Pennsylvania coalition launches hospital comparison Web site

A coalition of Pennsylvania’s four Blue Cross and Blue Shield health insurers, hospitals, physicians and government agencies on Wednesday launched a consumer Web site featuring hospital quality information related to nosocomial infections and care for heart attack, heart failure and pneumonia patients, the Pittsburgh Post-Gazette reports. The Pennsylvania Heath Care Quality Alliance (PHCQA) Web site draws information from Medicare, the Pennsylvania Health Care Cost Containment Council and the Joint Commission. Site users can compare performance and outcomes for all 162 primary acute care hospitals in the state, as well as against state and national averages. The executive director of PHCQA also notes that data on the site generally will date back two years from the most recent available, though the site will be updated quarterly with recent statistics. According to PHCQA officials, the site will enable state residents to make more informed health care decisions, and such transparency will increase competition among providers, resulting in better quality and lower costs. Noting that the site is still a work in progress, officials say they plan to add additional clinical areas and quality measures at a later date (Fahy, Pittsburgh Post-Gazette, 3/19; Loviglio, AP/Contra Costa Times, 3/19/08).

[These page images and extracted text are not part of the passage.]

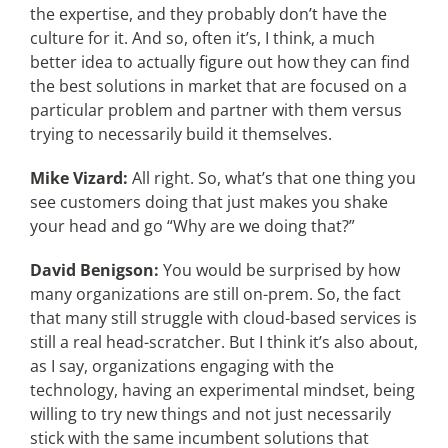
the expertise, and they probably don’t have the
culture for it. And so, often it’s, I think, a much
better idea to actually figure out how they can find
the best solutions in market that are focused on a
particular problem and partner with them versus
trying to necessarily build it themselves.
Mike Vizard:
All right. So, what’s that one thing you
see customers doing that just makes you shake
your head and go “Why are we doing that?”
David Benigson:
You would be surprised by how
many organizations are still on-prem. So, the fact
that many still struggle with cloud-based services is
still a real head-scratcher. But I think it’s also about,
as I say, organizations engaging with the
technology, having an experimental mindset, being
willing to try new things and not just necessarily
stick with the same incumbent solutions that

Apple unveils another security update

Apple Inc. on Tuesday released its second security update of the year, known as APPLE-SA-2008-03-18 Security Update 2008-002, CNet News reports. The update contains more than 40 specific patches for versions of Mac OS X, the most significant of which include Apache, ClamAV, Emacs, OpenSSH, PHP, and X11. According to CNet, these patches protect users from the most serious vulnerabilities, such as the ability for outsiders to gain remote access to a user's computer, as well as other issues that, for instance, may cause an application or service to crash. The update "is recommended for all users and improves the security of Mac OS X," according to the Apple Downloads page (Vamosi, CNet News, 3/18/08).

New Mexico taps federal grant to create regional telehealth network

The University of New Mexico Health Sciences Center’s Center for Telehealth is using a $15.5 million grant from the Federal Communications Commission to design, build, operate and assess a major broadband network designed to link rural telehealth networks throughout the region, the Associated Press reports. The Southwest Telehealth Access Grid would help create connect more than 500 Indian Health Service (IHS) and other health care facilities in New Mexico, Arizona, Colorado, California, Nevada, Texas and Utah. Described as a “network of networks,” the grid will enable IHS to offer roughly 60 telemedicine services to patients including teleradiology, teleophthalmology and telepsychology. According to the center’s medical director, the grid will likely improve patient care and provider training, as well as disaster response capabilities. Noting that telehealth does not replace the value of in-person care, he also suggests that the network will significantly enhance physician-patient relationships, adding that demand for such services will likely increase as more experience the value of telehealth (Holmes, AP/Yahoo! News, 3/19/08).